As I said, despite how difficult this was for Mom, she handled things with such kindness and grace. She turned things over to me quite easily. If my sister and I told her something needed to happen, such selling her car, she conceded. She really understood that we had her best interests at heart, thank goodness. Then it was time to contact the Alzheimer's Association. We wanted to enroll in their six-week class for loved ones of people affected with Alzheimer's and their caregivers. We had no idea what to expect.
We were one of four pairs that came regularly. The others were mostly husband and wife teams. We had dinner, learned about the disease- its stages, how to make accommodations, etc. - and we talked. It was a blessing. We were able to see others that were going through the same things. It was interesting to see how people's symptoms developed at different times. For instance, Mom was already having trouble reading, which was one of her favorite things to do. Yet, there was another man who could watch TV, read, and follow it all, but was having trouble walking and was losing his depth perception. We had a manual that we were able to take home and read and reference. Mom wanted to have that book all the time. I think she believed that knowledge was power. She often said that she wanted to know where she was in the stages.
Over the years the Alzheimer's Association has continued to help us.
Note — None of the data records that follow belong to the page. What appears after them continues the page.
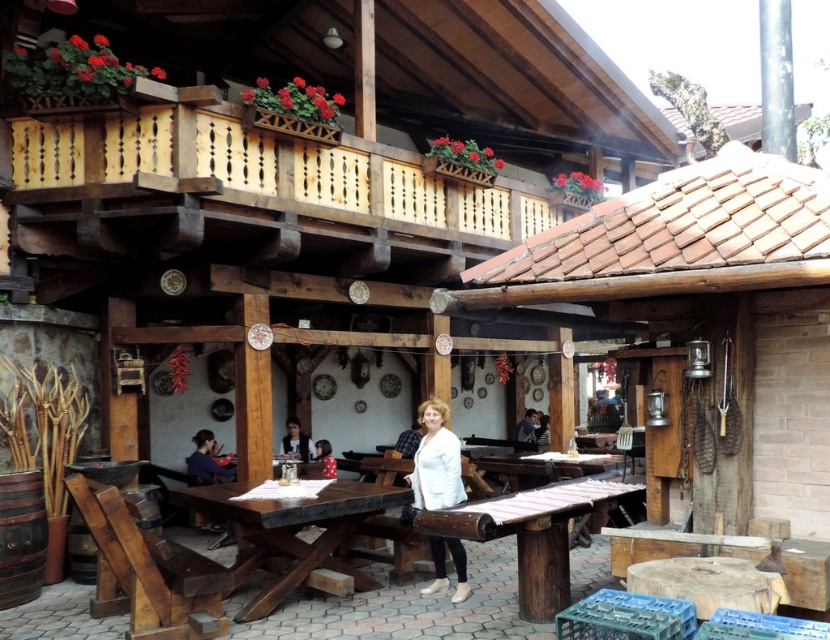 Question: Which object appears farthest from the camera in this image?

Choices:
 (A) light brown wooden chair at center
 (B) smooth brown hair at center
 (C) dark blue shirt at lower left

Answer: (B)

Question: Does wooden table at center appear under white matte jacket at center?

Choices:
 (A) yes
 (B) no

Answer: (A)

Question: Which point is closer to the camera?

Choices:
 (A) smooth brown hair at center
 (B) rustic wooden table at center
 (C) light brown wooden balcony at upper left

Answer: (B)

Question: Where is smooth brown hair at center located in relation to light brown wooden chair at center in the image?

Choices:
 (A) left
 (B) right

Answer: (A)

Question: Can you confirm if rustic wooden table at center is thinner than white fabric at center?

Choices:
 (A) no
 (B) yes

Answer: (A)

Question: Estimate the real-world distances between objects in this image. Which object is farther from the wooden table at center?

Choices:
 (A) light brown wooden balcony at upper left
 (B) rustic wooden table at center
 (C) white fabric at center

Answer: (C) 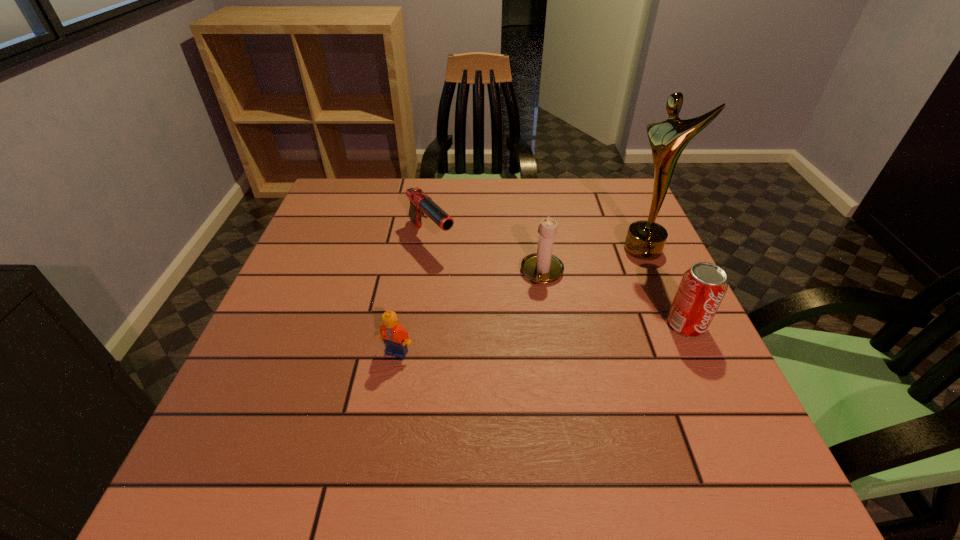 At what (x,y) coordinates should I click in order to perform the action: click on vacant region between the gun and the soda can. Please return your answer as a coordinate pair (x, y). Image resolution: width=960 pixels, height=540 pixels. Looking at the image, I should click on (559, 281).

Find the location of `free space between the nearest object and the award`. free space between the nearest object and the award is located at coordinates (519, 301).

Locate an element on the screen. vacant space that's between the third object from left to right and the award is located at coordinates pos(592,261).

Identify the location of blank region between the gun and the Lego. (414, 295).

Where is `free point between the gun and the candle holder`? The image size is (960, 540). free point between the gun and the candle holder is located at coordinates (487, 255).

Where is `free spot between the Lego and the soda can`? Image resolution: width=960 pixels, height=540 pixels. free spot between the Lego and the soda can is located at coordinates (541, 339).

In order to click on object that stands as the third closest to the fourth farthest object in this screenshot , I will do `click(420, 203)`.

At what (x,y) coordinates should I click in order to perform the action: click on object that is the second closest to the candle holder. Please return your answer as a coordinate pair (x, y). Looking at the image, I should click on click(645, 240).

Locate an element on the screen. vacant region that satisfies the following two spatial constraints: 1. on the front side of the gun; 2. on the left side of the soda can is located at coordinates (420, 325).

Identify the location of free space that satisfies the following two spatial constraints: 1. on the front side of the fourth farthest object; 2. on the left side of the tallest object. This screenshot has height=540, width=960. (675, 325). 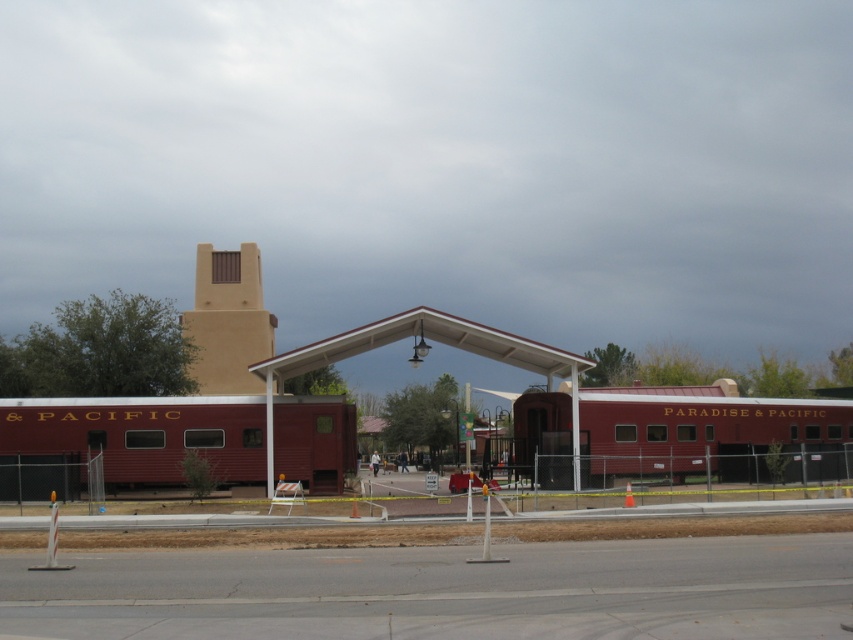 You are a visitor at the train station. You see the matte red train car at center and the white matte railway station at center. Which one is closer to you?

The matte red train car at center is closer to you because it is in front of the white matte railway station at center.

You are a visitor at the train station and want to take a photo of the matte red train car at center and the white matte railway station at center. Which object should you position yourself to the right of to capture both in the frame?

You should position yourself to the right of the white matte railway station at center because the matte red train car at center is to the left of it, allowing both objects to be included in the photo frame. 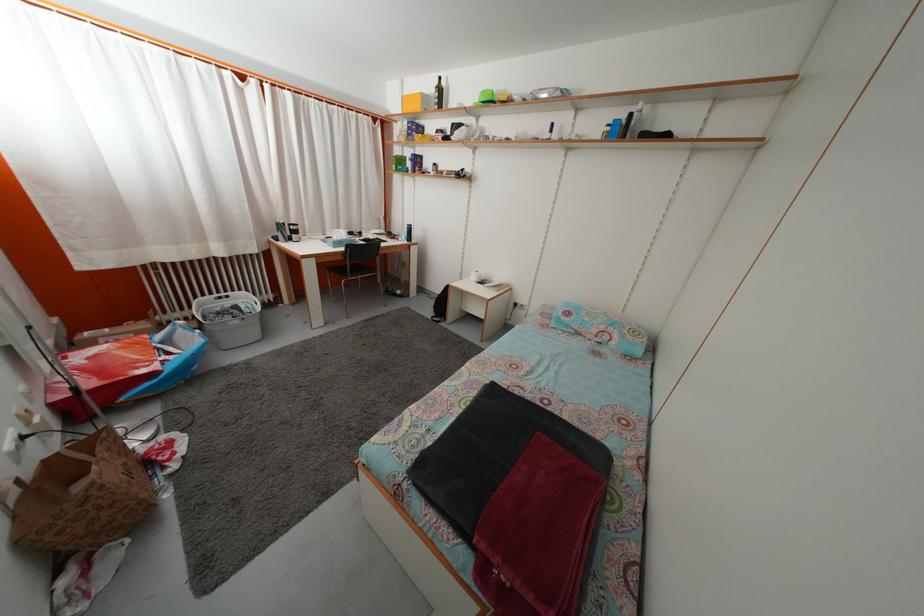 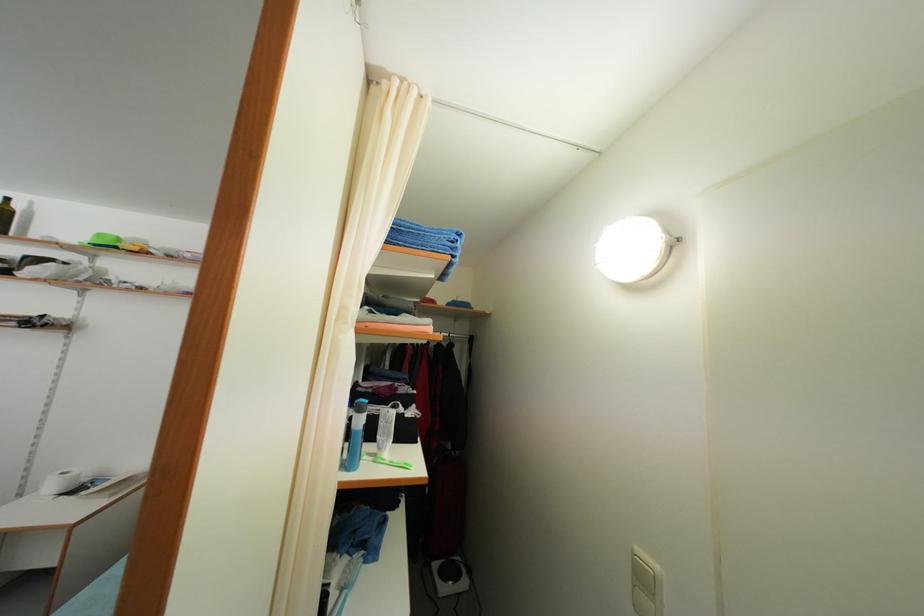 Looking at this image, the images are taken continuously from a first-person perspective. In which direction is your viewpoint rotating?

The rotation direction of the camera is right-up.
We had most of Mom's legal affairs in order already. She had given me power of attorney, we had done a living will and a health care power of attorney, but we saw what was coming for us. We knew that she would need to go into an assisted living facility and then into a more secure health care facility for the Alzheimer's. My sister and I wanted to make sure we figured out what we had to do with her assets and then eventually get her onto Medicaid.
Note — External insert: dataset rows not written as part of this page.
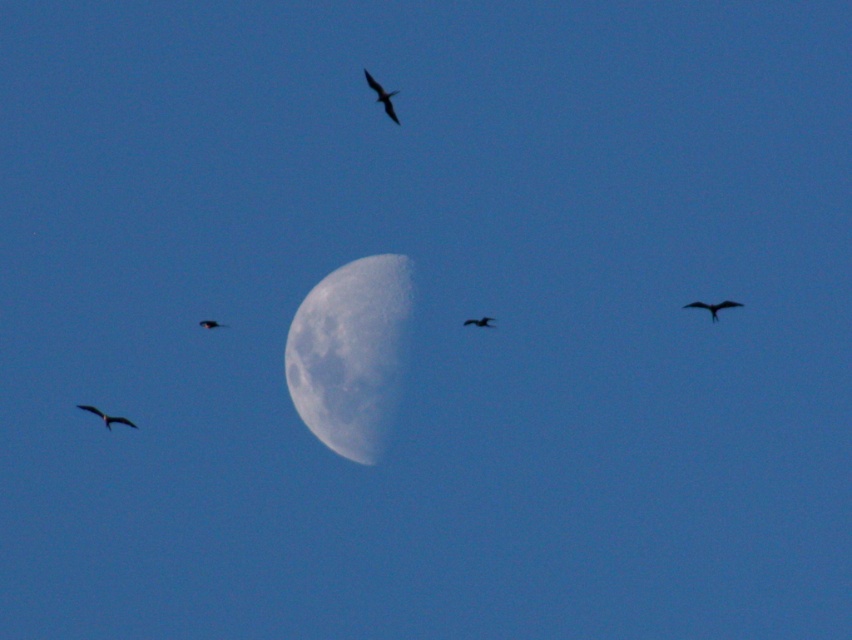 Is black matte bird at upper center to the right of silhouette glossy bird at center from the viewer's perspective?

In fact, black matte bird at upper center is to the left of silhouette glossy bird at center.

Between black matte bird at upper center and silhouette glossy bird at center, which one is positioned higher?

black matte bird at upper center

Is point (384, 106) positioned behind point (490, 326)?

No, it is not.

Find the location of a particular element. This screenshot has width=852, height=640. black matte bird at upper center is located at coordinates (383, 97).

Does black matte bird at lower left have a lesser height compared to matte black bird at upper center?

In fact, black matte bird at lower left may be taller than matte black bird at upper center.

Looking at this image, does black matte bird at lower left have a greater height compared to matte black bird at upper center?

Indeed, black matte bird at lower left has a greater height compared to matte black bird at upper center.

Is point (116, 417) behind point (199, 324)?

No, (116, 417) is in front of (199, 324).

You are a GUI agent. You are given a task and a screenshot of the screen. Output one action in this format:
    pyautogui.click(x=<x>, y=<y>)
    Task: Click on the black matte bird at lower left
    The width and height of the screenshot is (852, 640).
    Given the screenshot: What is the action you would take?
    pyautogui.click(x=106, y=417)

Does slightly grayish-white textured moon at center have a larger size compared to black matte bird at upper right?

Correct, slightly grayish-white textured moon at center is larger in size than black matte bird at upper right.

Between point (343, 291) and point (698, 301), which one is positioned behind?

Point (343, 291)

Identify the location of slightly grayish-white textured moon at center. The image size is (852, 640). (352, 353). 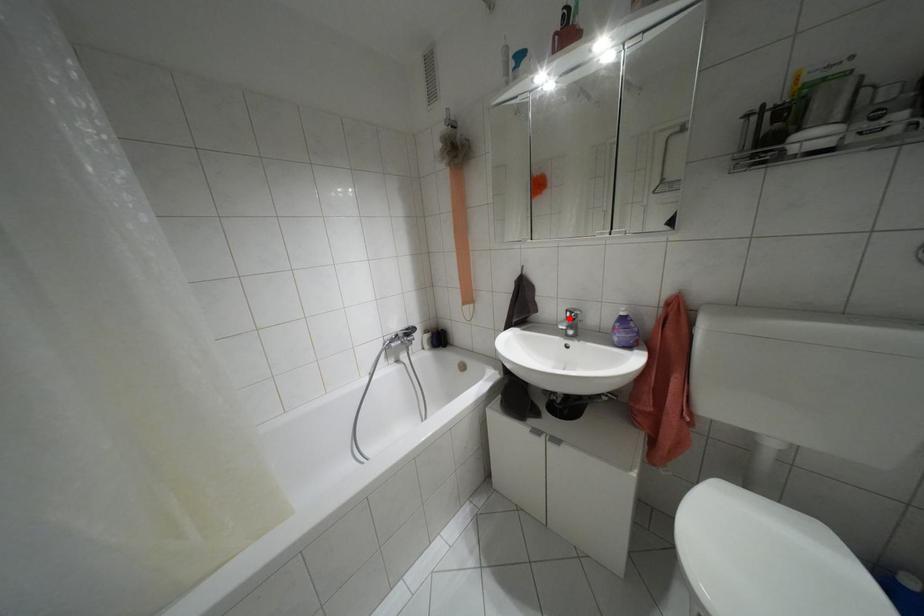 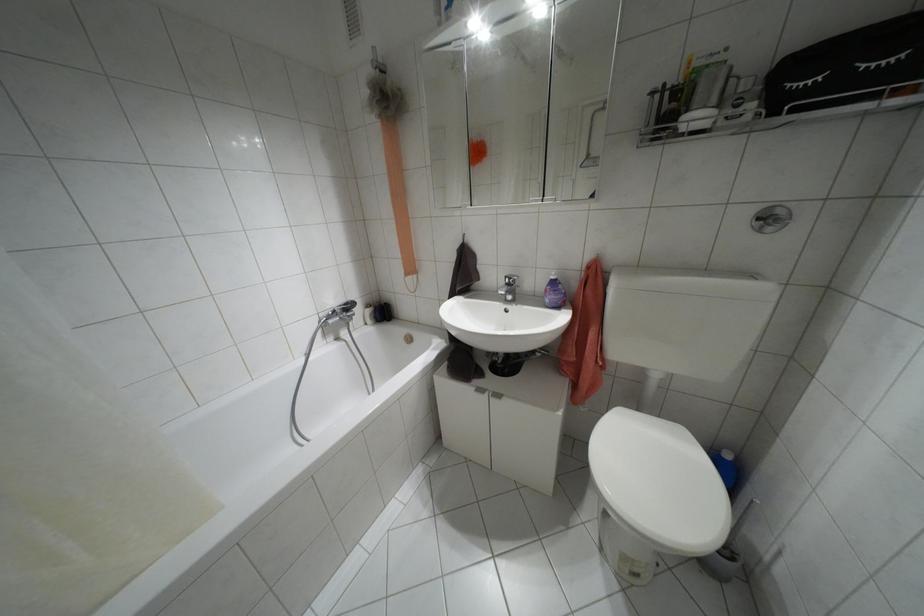 The point at the highlighted location is marked in the first image. Where is the corresponding point in the second image?

(507, 284)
The Alzheimer's Association was able to give us the name of an attorney who specialized in the elderly. We met with him and he complimented us on what we had already gotten done. He said, “You are about five years ahead of where most people are.” You see, we made sure that we took care of things long before they became a problem. We were proactive and, man, did that help. This attorney continued to help us over the years. We had more meetings with him as her savings rapidly dwindled and Medicaid was becoming a priority. He answered questions for us via email when necessary. He stepped up time after time, he helped us immensely, and he did it all pro bono. We are so very grateful for his help. We know that we had one more person who had our backs when we needed help.
I cannot say enough about the caregivers Mom has had over the years while she was in assisted living, then the health center, and now in the locked down unit. They have comforted her when she was upset. They have been company when she wanted to take a walk and had to have someone with her. They have been super at communicating. All I had to say was, “I just want to sit down and tell you what I have been seeing going on with my mom. I want you to do the same.” We would have those meetings to make sure we were on the same page, understanding what Mom wanted and needed at the time. They dance with her. They tell her she is beautiful. And they let her help, as she believes she has a job to do. She believes that she too has to take care of the other residents in her ward.
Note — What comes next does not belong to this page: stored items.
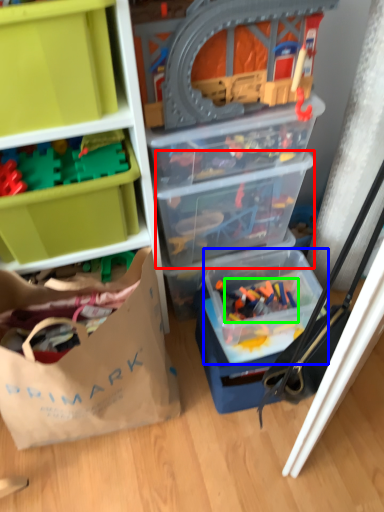 Question: Considering the real-world distances, which object is closest to storage box (highlighted by a red box)? storage box (highlighted by a blue box) or toy (highlighted by a green box).

Choices:
 (A) storage box
 (B) toy

Answer: (A) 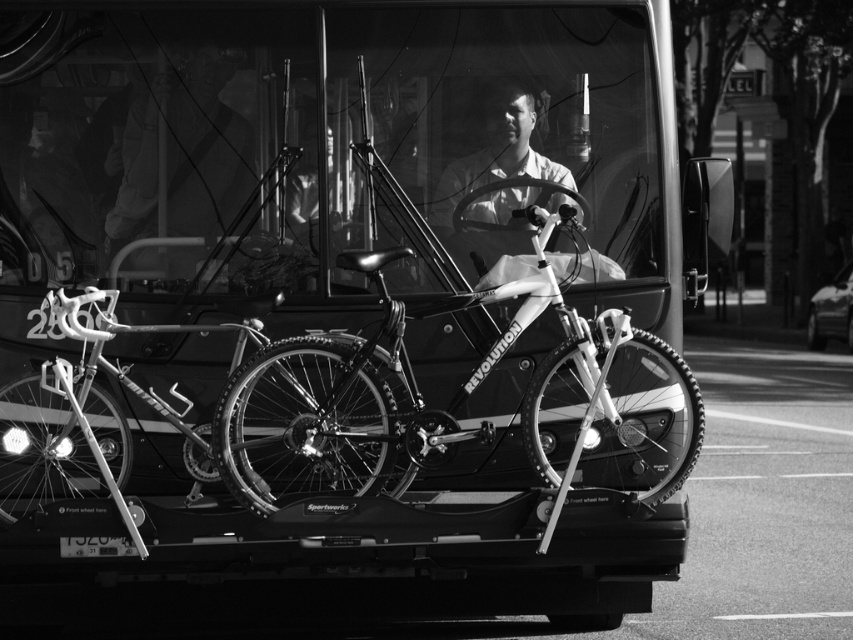 Can you confirm if metallic silver bicycle at center is positioned to the left of shiny silver bicycle at center?

No, metallic silver bicycle at center is not to the left of shiny silver bicycle at center.

Looking at this image, who is positioned more to the left, metallic silver bicycle at center or shiny silver bicycle at center?

shiny silver bicycle at center

At what (x,y) coordinates should I click in order to perform the action: click on metallic silver bicycle at center. Please return your answer as a coordinate pair (x, y). This screenshot has width=853, height=640. Looking at the image, I should click on (329, 156).

Is shiny silver bicycle at center to the left of smooth white shirt at center from the viewer's perspective?

Correct, you'll find shiny silver bicycle at center to the left of smooth white shirt at center.

Can you confirm if shiny silver bicycle at center is positioned to the right of smooth white shirt at center?

Incorrect, shiny silver bicycle at center is not on the right side of smooth white shirt at center.

Which is behind, point (334, 472) or point (519, 104)?

The point (519, 104) is more distant.

The image size is (853, 640). What are the coordinates of `shiny silver bicycle at center` in the screenshot? It's located at (148, 406).

Between metallic silver bicycle at center and shiny metallic bicycle at center, which one has less height?

With less height is shiny metallic bicycle at center.

Can you confirm if metallic silver bicycle at center is bigger than shiny metallic bicycle at center?

Correct, metallic silver bicycle at center is larger in size than shiny metallic bicycle at center.

Locate an element on the screen. The image size is (853, 640). metallic silver bicycle at center is located at coordinates click(329, 156).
We can't do it all. We need help and it is okay to ask for it. Find a support group. Contact your local Alzheimer's Association chapter. Ask a friend, other family members, or someone at your church for help. Remember, others want to help you and your family. It makes us feel good to help others in need. So when someone asks what they can do for you and your family, tell them and accept the help with grace, just as my mom does.